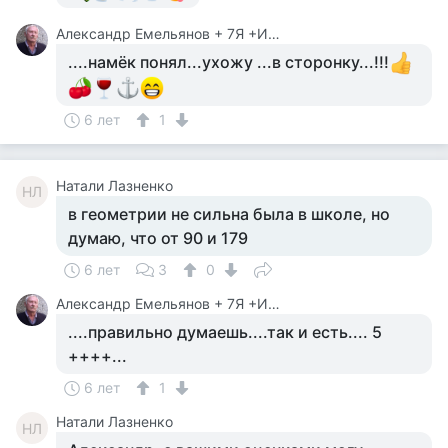
Александр Емельянов + 7Я +Инструктор Туризма
....намёк понял...ухожу ...в сторонку...!!!
6 лет
1
Натали Лазненко
НЛ
в геометрии не сильна была в школе, но
думаю, что от 90 и 179
6 лет
3
0
Александр Емельянов + 7Я +Инструктор Туризма
....правильно думаешь....так и есть.... 5
++++...
6 лет
1
Натали Лазненко
НЛ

* * * *

ASSIGNMENT: Please reproduce all the material exactly. Pictures stay out of the copy.

EXPECTED ANSWER:
Александр Емельянов + 7Я +Инструктор Туризма
....намёк понял...ухожу ...в сторонку...!!!
6 лет
1
Натали Лазненко
НЛ
в геометрии не сильна была в школе, но
думаю, что от 90 и 179
6 лет
3
0
Александр Емельянов + 7Я +Инструктор Туризма
....правильно думаешь....так и есть.... 5
++++...
6 лет
1
Натали Лазненко
НЛ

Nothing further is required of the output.